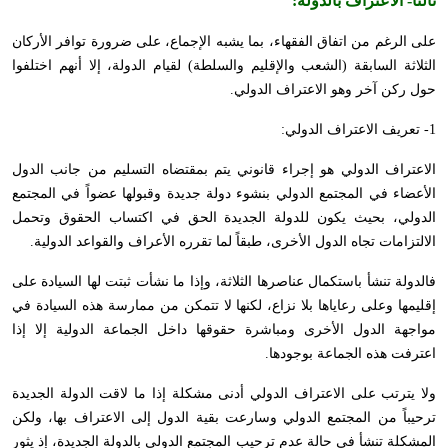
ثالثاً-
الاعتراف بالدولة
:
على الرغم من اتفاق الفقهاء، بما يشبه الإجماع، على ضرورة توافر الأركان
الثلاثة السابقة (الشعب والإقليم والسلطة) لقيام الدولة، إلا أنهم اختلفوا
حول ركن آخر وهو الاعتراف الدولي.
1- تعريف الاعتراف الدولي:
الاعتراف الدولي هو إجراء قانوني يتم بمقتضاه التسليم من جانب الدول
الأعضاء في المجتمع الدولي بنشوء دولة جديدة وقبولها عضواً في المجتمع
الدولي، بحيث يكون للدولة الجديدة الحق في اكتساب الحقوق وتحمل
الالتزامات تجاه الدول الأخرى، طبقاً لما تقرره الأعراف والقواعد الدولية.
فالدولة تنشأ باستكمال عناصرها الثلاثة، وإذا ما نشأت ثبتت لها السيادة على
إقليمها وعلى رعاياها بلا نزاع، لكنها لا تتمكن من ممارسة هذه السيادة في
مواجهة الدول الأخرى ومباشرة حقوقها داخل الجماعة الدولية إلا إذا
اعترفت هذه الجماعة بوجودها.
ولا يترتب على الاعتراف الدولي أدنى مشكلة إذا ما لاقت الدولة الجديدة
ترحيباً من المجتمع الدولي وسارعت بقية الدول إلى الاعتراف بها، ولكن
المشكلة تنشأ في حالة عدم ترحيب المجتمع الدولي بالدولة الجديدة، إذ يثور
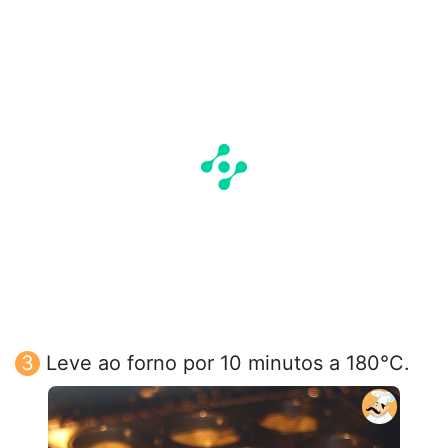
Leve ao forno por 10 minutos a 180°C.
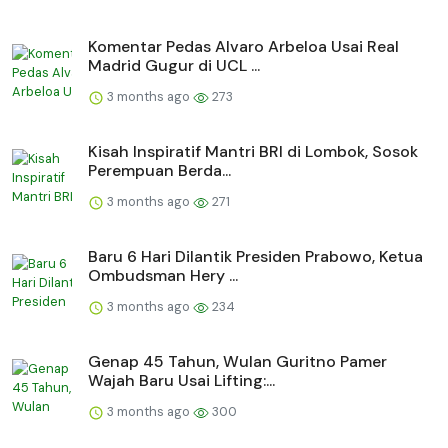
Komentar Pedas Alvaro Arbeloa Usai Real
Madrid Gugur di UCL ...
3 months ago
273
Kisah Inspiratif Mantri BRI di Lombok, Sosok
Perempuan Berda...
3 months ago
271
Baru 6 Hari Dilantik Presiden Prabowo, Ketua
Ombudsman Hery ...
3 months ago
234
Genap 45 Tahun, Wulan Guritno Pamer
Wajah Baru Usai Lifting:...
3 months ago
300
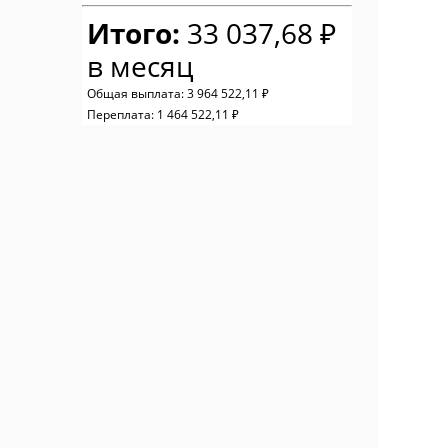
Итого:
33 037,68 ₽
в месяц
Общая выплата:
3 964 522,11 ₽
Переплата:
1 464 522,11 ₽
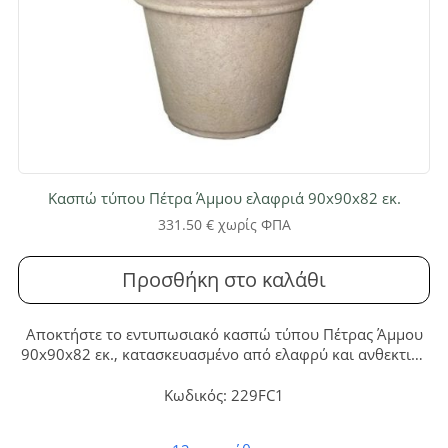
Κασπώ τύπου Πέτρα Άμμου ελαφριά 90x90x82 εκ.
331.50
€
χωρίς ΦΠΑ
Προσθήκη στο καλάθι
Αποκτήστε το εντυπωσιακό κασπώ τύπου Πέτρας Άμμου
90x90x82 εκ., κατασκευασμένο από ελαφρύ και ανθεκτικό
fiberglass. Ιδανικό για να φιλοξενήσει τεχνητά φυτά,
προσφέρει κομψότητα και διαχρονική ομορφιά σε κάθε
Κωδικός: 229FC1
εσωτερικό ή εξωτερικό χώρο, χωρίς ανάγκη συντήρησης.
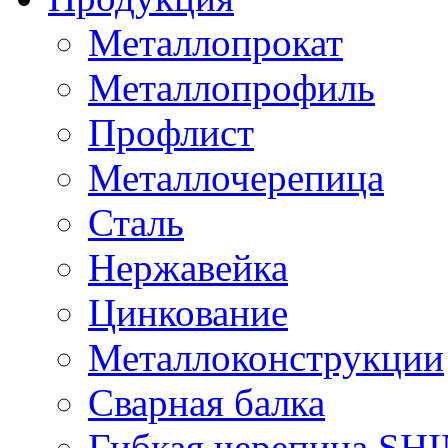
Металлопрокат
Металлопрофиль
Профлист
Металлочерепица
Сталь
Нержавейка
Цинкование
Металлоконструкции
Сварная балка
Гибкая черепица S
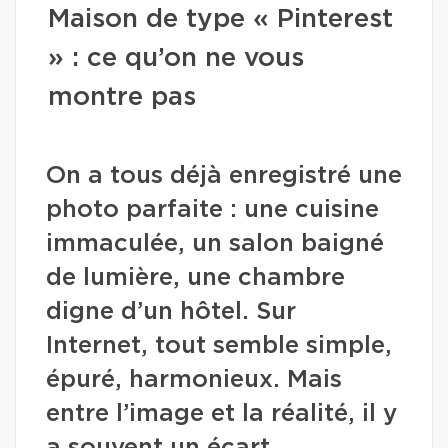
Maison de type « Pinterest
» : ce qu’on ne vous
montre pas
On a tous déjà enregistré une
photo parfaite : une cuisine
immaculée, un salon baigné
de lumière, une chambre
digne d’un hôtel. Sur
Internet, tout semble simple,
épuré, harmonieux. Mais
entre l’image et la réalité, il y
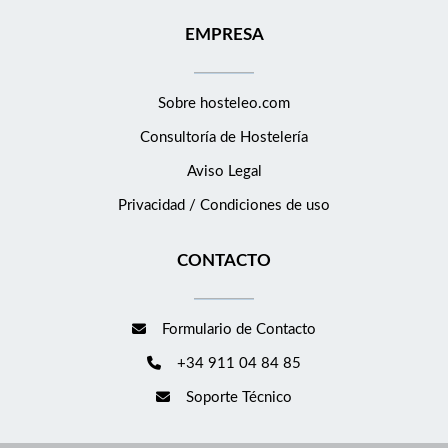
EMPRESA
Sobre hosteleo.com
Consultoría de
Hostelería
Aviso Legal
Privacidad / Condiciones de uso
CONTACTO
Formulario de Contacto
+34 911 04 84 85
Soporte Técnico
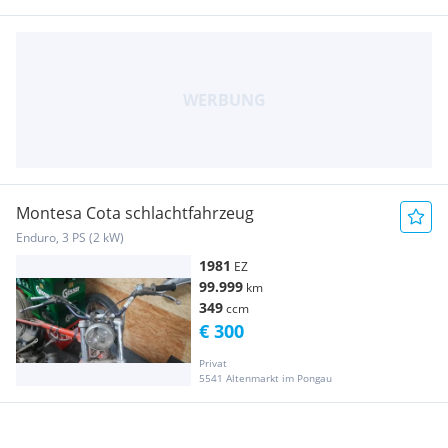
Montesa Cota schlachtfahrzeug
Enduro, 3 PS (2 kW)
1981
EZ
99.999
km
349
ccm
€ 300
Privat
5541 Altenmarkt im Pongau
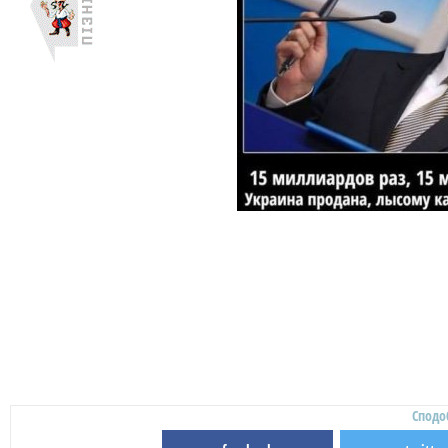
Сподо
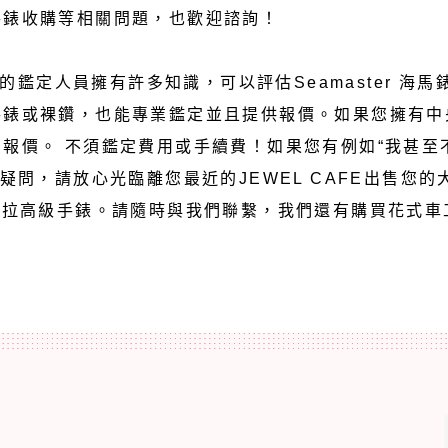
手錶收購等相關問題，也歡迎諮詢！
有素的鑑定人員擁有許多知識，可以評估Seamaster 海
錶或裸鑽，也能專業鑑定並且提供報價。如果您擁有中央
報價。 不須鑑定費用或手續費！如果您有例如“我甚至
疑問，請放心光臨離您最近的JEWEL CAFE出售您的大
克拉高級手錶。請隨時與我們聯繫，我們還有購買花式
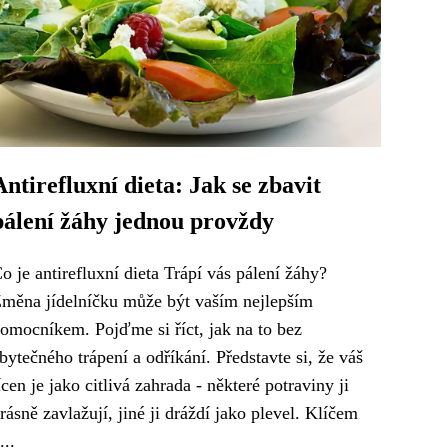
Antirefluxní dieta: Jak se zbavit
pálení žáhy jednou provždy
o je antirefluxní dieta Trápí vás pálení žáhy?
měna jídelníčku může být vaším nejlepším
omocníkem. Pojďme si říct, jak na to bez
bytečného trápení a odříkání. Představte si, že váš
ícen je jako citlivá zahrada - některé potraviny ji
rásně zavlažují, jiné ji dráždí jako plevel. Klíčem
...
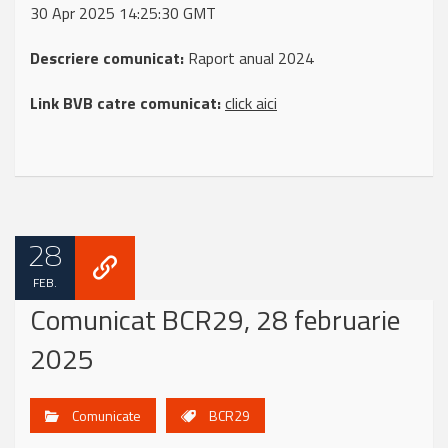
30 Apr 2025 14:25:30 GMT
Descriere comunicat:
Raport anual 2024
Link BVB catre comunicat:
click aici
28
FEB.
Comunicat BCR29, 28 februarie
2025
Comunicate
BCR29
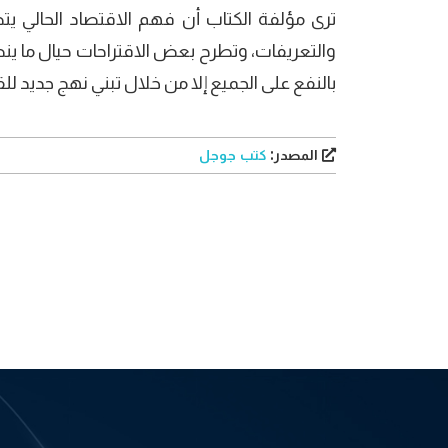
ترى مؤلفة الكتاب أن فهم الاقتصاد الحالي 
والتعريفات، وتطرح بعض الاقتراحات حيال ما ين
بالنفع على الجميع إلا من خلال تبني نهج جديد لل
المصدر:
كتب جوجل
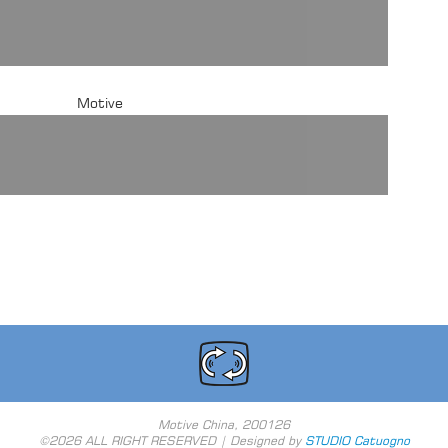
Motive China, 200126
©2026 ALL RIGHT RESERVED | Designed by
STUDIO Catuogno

** Work instruction **
What belongs in the answer is each line above from the line with "1 464 522,11 ₽" to the line with "90x90x82 εκ., κατασκευασμένο", inclusive, reproduced exactly and free of pictures.

** Answer **
1 464 522,11 ₽
Κασπώ τύπου Πέτρα Άμμου ελαφριά 90x90x82 εκ.
331.50
€
χωρίς ΦΠΑ
Προσθήκη στο καλάθι
Αποκτήστε το εντυπωσιακό κασπώ τύπου Πέτρας Άμμου
90x90x82 εκ., κατασκευασμένο από ελαφρύ και ανθεκτικό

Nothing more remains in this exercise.